In 2020, cárdenas's augmented reality artwork Sin Sol / No Sun won the Impact Award at the IndieCade independent game festival.

In 2022, cárdenas's book Poetic Operations: Trans of Color Art in Digital Media was the co-winner of the Gloria E. Anzaldúa Book Prize from the National Women's Studies Association.

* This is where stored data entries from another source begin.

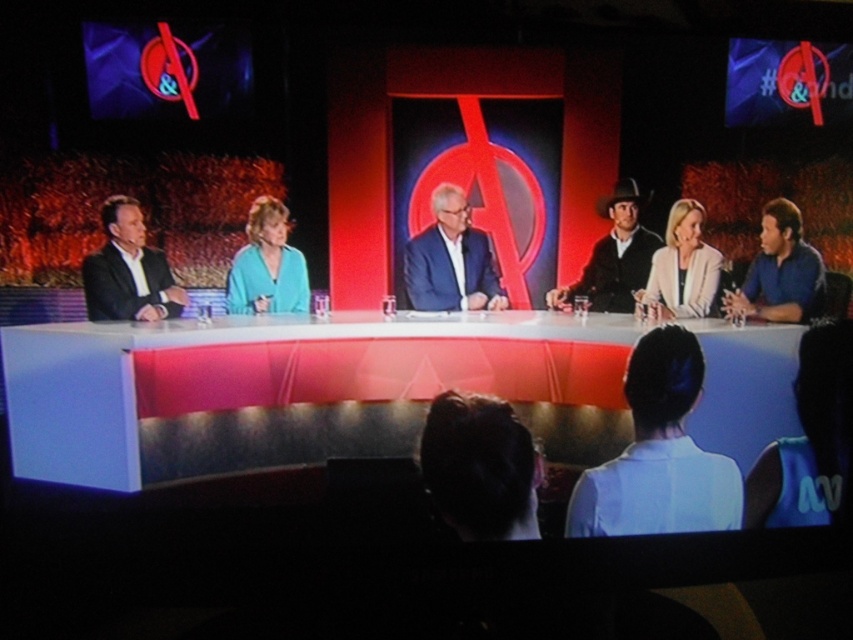 From the picture: You are a stagehand adjusting the microphones for the panel discussion. The two microphones are placed at point (440, 442) and another point. If the distance between them is 3.39 feet, what is the minimum length of the microphone cable needed to connect them without any slack?

The minimum length of the microphone cable needed to connect the two microphones at point (440, 442) and the other point is 3.39 feet, as the distance between them is exactly that.

You are a stagehand preparing to adjust the lighting for the panel discussion. You need to ensure that the blue suit at center and the blue shirt at right are both well lit. Given their positions, which one should you adjust the light first to reach from the back of the stage?

The blue suit at center is above the blue shirt at right, so you should adjust the light for the blue suit at center first as it is closer to the back of the stage.

You are a camera operator filming the panel discussion. You need to zoom in on both the blue suit at center and the blue shirt at right. Which one should you adjust your camera to focus on first if you want to follow the left to right viewing order?

You should first focus on the blue suit at center because it is to the left of the blue shirt at right, following the left to right viewing order. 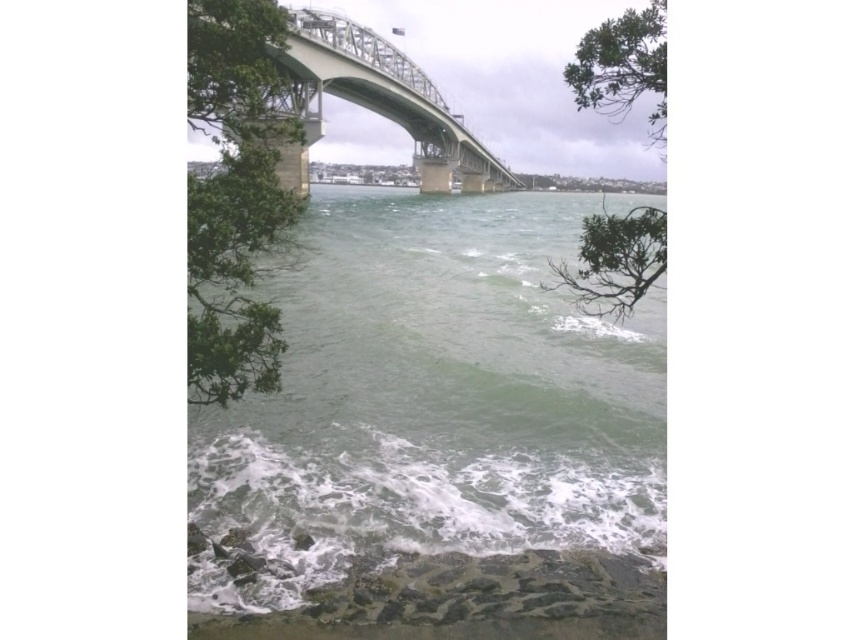 You are an architect evaluating the scene. The green leafy tree at upper left and the steel bridge at center are both visible in the image. Which object occupies more visual space in the scene?

The steel bridge at center occupies more visual space than the green leafy tree at upper left because it is larger in size according to the description.

You are an architect analyzing the spatial relationship between the green leafy tree at upper left and the steel bridge at center in the image. Which object occupies more horizontal space in the scene?

The steel bridge at center occupies more horizontal space than the green leafy tree at upper left because the green leafy tree at upper left has a lesser width compared to steel bridge at center. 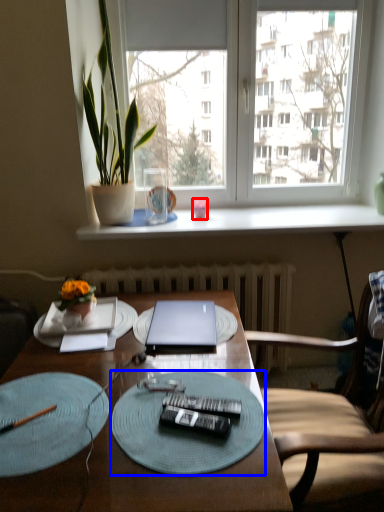 Question: Which object is closer to the camera taking this photo, coffee cup (highlighted by a red box) or glass plate (highlighted by a blue box)?

Choices:
 (A) coffee cup
 (B) glass plate

Answer: (B) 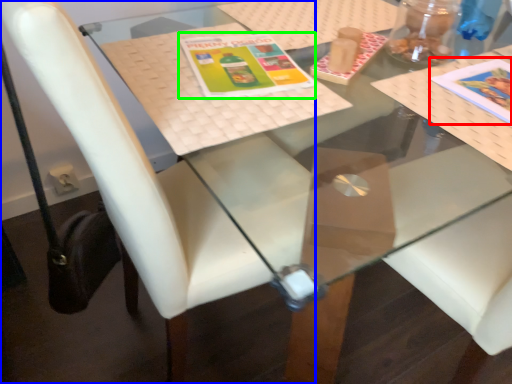 Question: Based on their relative distances, which object is farther from book cover (highlighted by a red box)? Choose from chair (highlighted by a blue box) and book cover (highlighted by a green box).

Choices:
 (A) chair
 (B) book cover

Answer: (A) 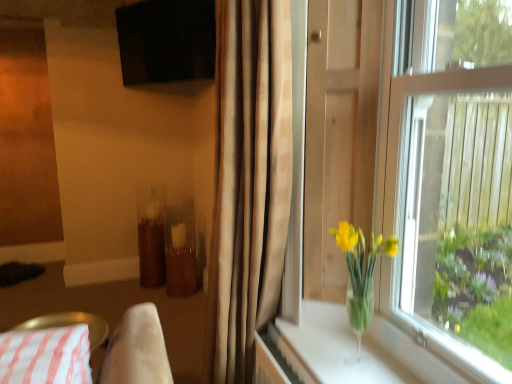 Locate an element on the screen. vacant space to the left of translucent glass vase at window is located at coordinates (312, 358). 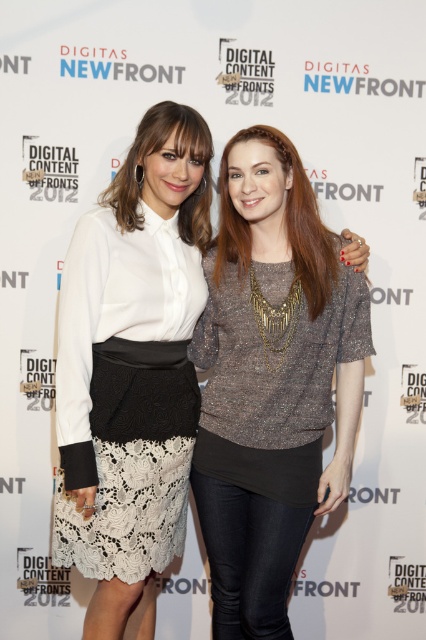 Question: Which point is closer to the camera taking this photo?

Choices:
 (A) (305, 392)
 (B) (68, 512)

Answer: (B)

Question: Among these points, which one is nearest to the camera?

Choices:
 (A) (175, 228)
 (B) (239, 576)

Answer: (A)

Question: Which point is farther to the camera?

Choices:
 (A) (331, 481)
 (B) (100, 356)

Answer: (A)

Question: Is sparkly metallic top at center thinner than white lace skirt at center?

Choices:
 (A) no
 (B) yes

Answer: (A)

Question: Can you confirm if sparkly metallic top at center is thinner than white lace skirt at center?

Choices:
 (A) yes
 (B) no

Answer: (B)

Question: Is sparkly metallic top at center wider than white lace skirt at center?

Choices:
 (A) yes
 (B) no

Answer: (A) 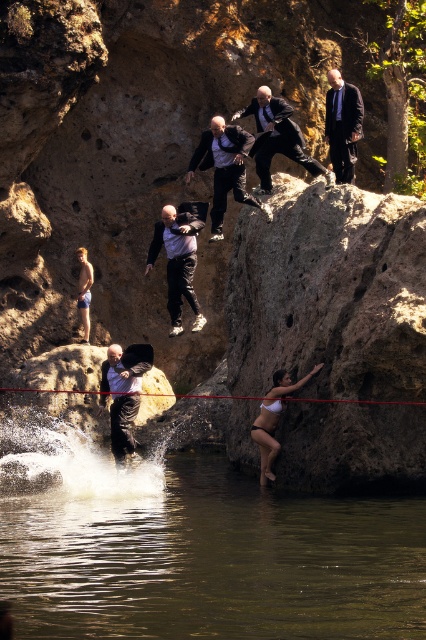 You are a photographer standing at the edge of the cliff. You see the black matte pants at lower left and a camera. Which object is closer to you?

The black matte pants at lower left are closer to you since they are only 40.84 meters away from the camera, which is farther away.

What is located at the point with coordinates (126, 368) in the image?

The point at coordinates (126, 368) marks the location of black matte pants at lower left.

You are a photographer positioned at the edge of the cliff. You need to capture a photo that includes both the black leather pants at center and the white matte bikini at lower center. Given that your camera has a maximum focus range of 18 feet, will you be able to get both subjects in focus at the same time?

The black leather pants at center and white matte bikini at lower center are 19.11 feet apart. Since the maximum focus range is 18 feet, the camera cannot focus on both subjects simultaneously. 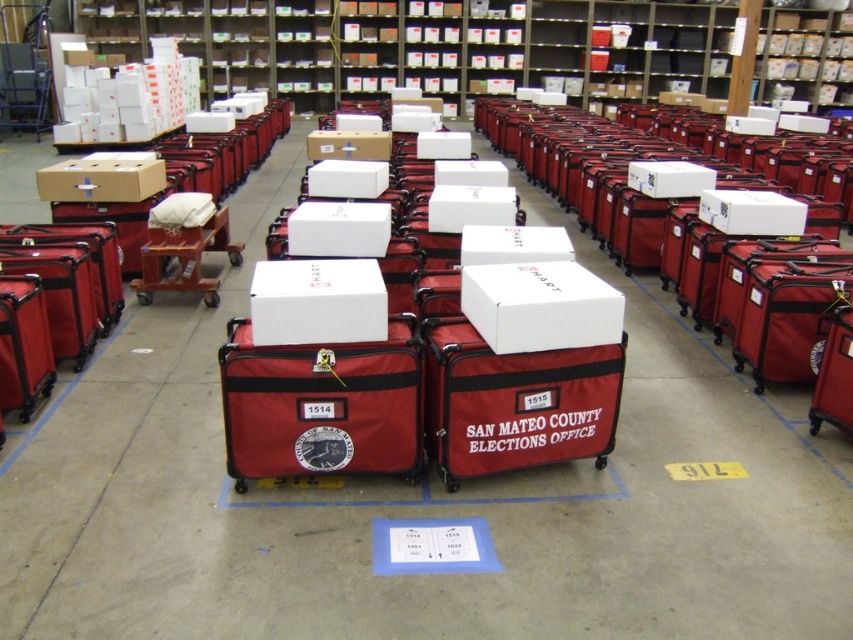 You are standing in the warehouse and need to locate two specific points marked on the floor. The first point is at coordinate point (405, 387) and the second is at point (339, 288). Which point is closer to you?

Point (339, 288) is closer to you because it is less further away than point (405, 387).

You are a warehouse worker who needs to move a box that is 2 feet wide. You see the matte cardboard box at upper left and the matte cardboard box at center. Can you fit your box between them without moving either of them?

The distance between the matte cardboard box at upper left and the matte cardboard box at center is 5.46 feet. Since your box is 2 feet wide, there is enough space between them to fit it without moving either box.

You are an employee in the warehouse and need to place a new item on the shelf. The item is wider than the red fabric rolling bag at center. Can it fit on the matte cardboard bookshelf at upper center?

The matte cardboard bookshelf at upper center is wider than the red fabric rolling bag at center. Since the item is wider than the red fabric rolling bag at center, it can fit on the matte cardboard bookshelf at upper center as long as its width does not exceed the bookshelf. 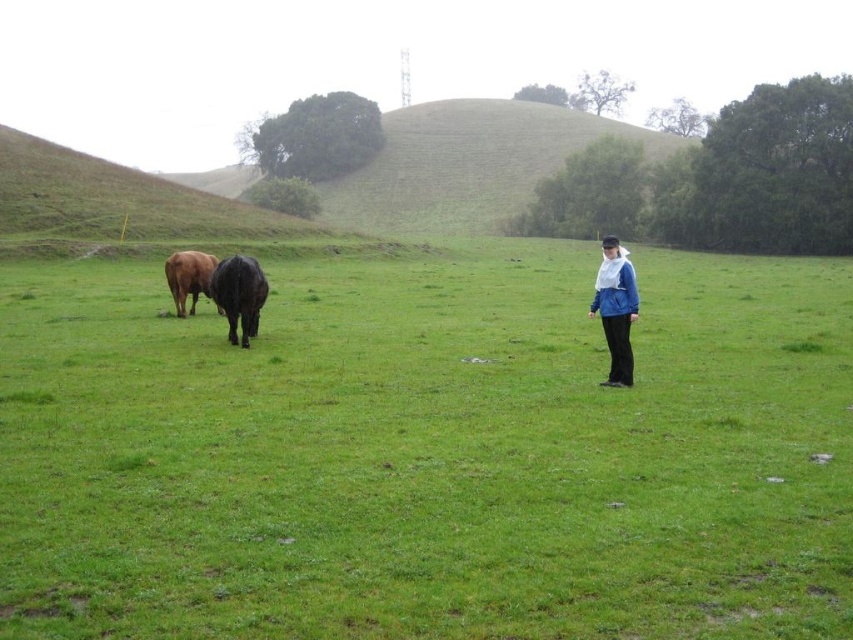 You are standing at the point labeled as point [428,452] in the image. Based on the scene description, what do you see around you?

The point [428,452] corresponds to the green grassy field at center, so you are standing in the middle of the grassy field surrounded by the two cows grazing nearby and the person observing in the midground.

You are standing at the point with coordinates point (601, 384) and want to walk to the point with coordinates point (372, 524). Which direction should you move relative to the cows?

You should move towards the cows because point (372, 524) is in front of point (601, 384), meaning it is closer to the cows.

== Teaching and research ==
Previously, cárdenas was assistant professor of interactive media design and interdisciplinary arts & sciences at the University of Washington Bothell. Cárdenas was also a lecturer in the visual arts department and gender studies program at University of California, San Diego. She was previously the Interim Associate Director of Art and Technology at UCSD and a researcher at the Center for Research in Computing and the Arts, California Institute for Telecommunications and Information Technology, and UC San Diego School of Medicine. Cárdenas worked on the Scalable City project in the Experimental Game Lab at the Center for Research in Computing and the Arts.

== Education ==
Cárdenas earned her PhD at the University of Southern California in the Media Arts and Practice division, where she was a Provost's Fellow. She received her MFA at the University of California, San Diego in the summer of 2009. She also holds a master's degree in communications from the European Graduate School and a bachelor's degree in computer science from Florida International University.